运行模型。多次评估结果不同的精度和损失值 tensorflow 2

数据挖掘 张量流
2021-10-09 21:15:52

我已经训练了一个dataset = tf.data.Dataset.from_tensor_slices((data, label))用于创建数据集的 CNN 网络。训练进行得很顺利,但是在测试数据集上评估模型每次都会产生不同的值,而不会更改测试数据集或网络中的任何内容,而且我没有使用任何DropoutBatchnormalization

如有必要,我的代码:

 model = tf.keras.Sequential([
    Input((1,30,30)),
    Conv2D(filters = 8, kernel_size=(3,3), padding="same", activation="relu", name="c1", data_format="channels_first"),
    Conv2D(filters = 16, kernel_size=(3,3), padding="same", activation="relu", name="c2", data_format="channels_first"),
    MaxPool2D(pool_size=(2,2), strides=(1,1),padding="same", name="m1", data_format="channels_first"),

    Conv2D(filters = 16, kernel_size=(3,3), padding="same", activation="relu", name="c3", data_format="channels_first"),
    MaxPool2D(pool_size=(2,2), strides=(1,1),padding="same", name="m2",data_format="channels_first"),

    Flatten(),
    Dense(256, activation="relu", use_bias=True),
    Dense(5,  use_bias=True)])

model.compile(optimizer=tf.keras.optimizers.Adam(learning_rate=0.001),
              loss=tf.keras.losses.SparseCategoricalCrossentropy(from_logits=True), metrics=["accuracy"])
model.fit(train_data, verbose=1, validation_data=valid_data, epochs=20)


model.evaluate(test_data)

我是如何制作数据集的:

def split_dataset(dataset: tf.data.Dataset, validation_data_fraction: float):

    validation_data_percent = round(validation_data_fraction * 100)
    if not (0 <= validation_data_percent <= 100):
        raise ValueError("validation data fraction must be ∈ [0,1]")

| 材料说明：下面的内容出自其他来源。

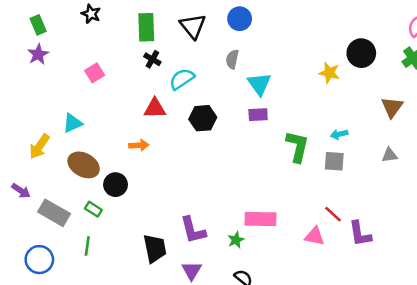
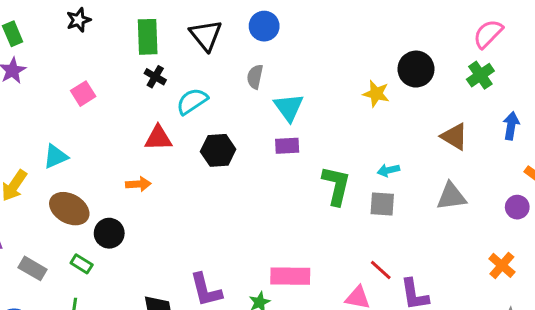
black star: (91, 14) -> (79, 20), turned 30
brown triangle: (392, 107) -> (454, 137), turned -35
gray triangle: (390, 155) -> (451, 196), size x1.5
gray rectangle: (54, 213) -> (32, 268), size x0.7

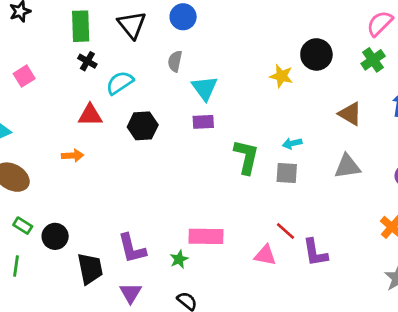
black circle: (109, 233) -> (55, 236), moved

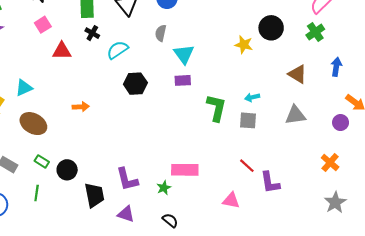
pink square: (24, 76) -> (43, 25), moved
red triangle: (90, 115) -> (62, 51), moved
pink triangle: (265, 255) -> (231, 200), moved
purple triangle: (131, 293) -> (126, 214), turned -42

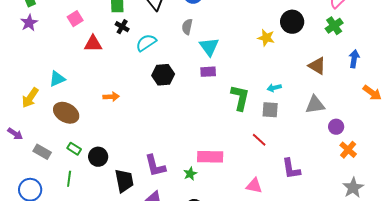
purple circle: (341, 123) -> (336, 127), moved
red line: (247, 166) -> (259, 140), moved

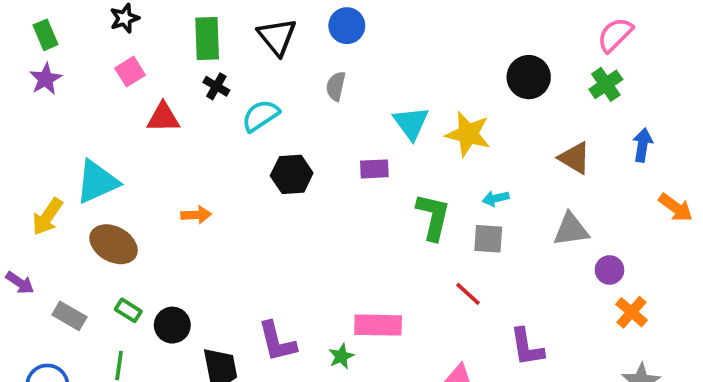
yellow star: (266, 38) -> (468, 134), moved, size x1.4
cyan triangle: (209, 47) -> (411, 123), moved
cyan triangle: (57, 79) -> (97, 182), size x1.5

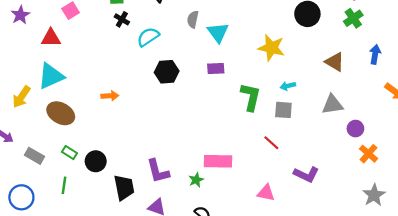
red triangle: (163, 117) -> (51, 38), moved
cyan triangle: (411, 123) -> (218, 32), moved
purple L-shape: (527, 347) -> (306, 174), turned -55

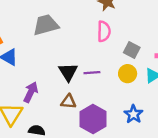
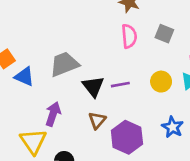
gray trapezoid: (46, 25) -> (64, 64), moved
gray square: (132, 50) -> (164, 34), moved
brown triangle: (68, 102) -> (97, 120), turned -49

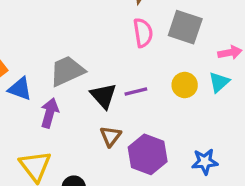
gray square: (164, 34) -> (185, 27), size x1.5
purple arrow: (53, 114) -> (50, 113), moved
blue star: (173, 127) -> (205, 162), moved, turned -30

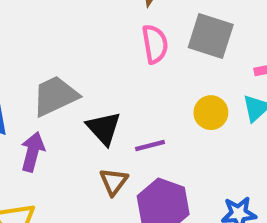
purple line: (136, 92) -> (150, 146), moved

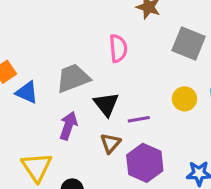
pink semicircle: (155, 44) -> (118, 48), moved
purple arrow: (33, 152) -> (68, 126), moved

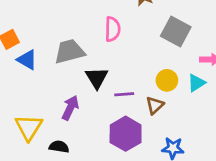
purple arrow: (68, 126) -> (70, 108), moved
brown triangle: (110, 143) -> (155, 105), moved

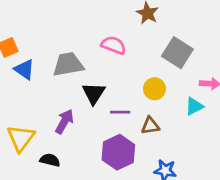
pink semicircle: (113, 29) -> (114, 45), turned -75
yellow circle: (167, 80) -> (155, 89), moved
brown triangle: (155, 105) -> (150, 126), turned 30

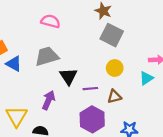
pink semicircle: (114, 45) -> (50, 21), moved
gray square: (177, 53) -> (112, 35), moved

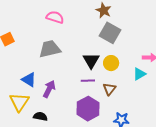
blue triangle: (14, 64) -> (29, 80), moved
black triangle: (69, 76) -> (91, 61), moved
brown triangle: (114, 97) -> (109, 89), turned -40

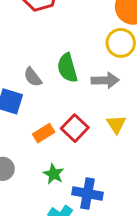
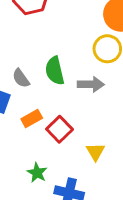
yellow triangle: (116, 124) -> (95, 152), moved
orange rectangle: (44, 133) -> (32, 119), moved

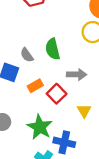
gray arrow: (91, 84) -> (77, 74), moved
green star: (37, 173) -> (40, 127), size x1.6

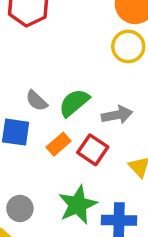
green semicircle: (53, 49) -> (74, 103), moved, turned 75
green star: (40, 127) -> (78, 205), turned 30

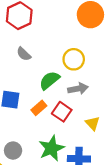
yellow circle: (128, 46) -> (74, 59), moved
gray semicircle: (37, 101) -> (24, 54), moved

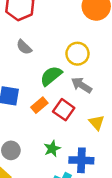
gray arrow: (78, 89) -> (82, 85), turned -138
green star: (51, 148) -> (52, 149), size x0.6

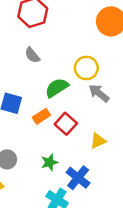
gray arrow: (82, 85) -> (99, 93), moved
yellow triangle: (97, 123) -> (98, 141), turned 42
blue cross: (81, 160) -> (78, 178), turned 30

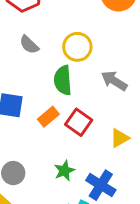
yellow circle: (86, 68) -> (77, 47), moved
green semicircle: (57, 88) -> (63, 80), turned -55

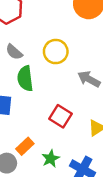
green semicircle: (63, 80) -> (25, 78), moved
orange rectangle: (48, 117) -> (25, 146), moved

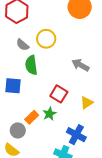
yellow circle: (56, 52) -> (46, 39), moved
green star: (51, 159) -> (49, 114), moved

    dataset = dataset.enumerate()
    train_dataset = dataset.filter(lambda f, data: f % 100 >= validation_data_percent)
    validation_dataset = dataset.filter(lambda f, data: f % 100 < validation_data_percent)

    # remove enumeration
    train_dataset = train_dataset.map(lambda f, data: data)
    validation_dataset = validation_dataset.map(lambda f, data: data)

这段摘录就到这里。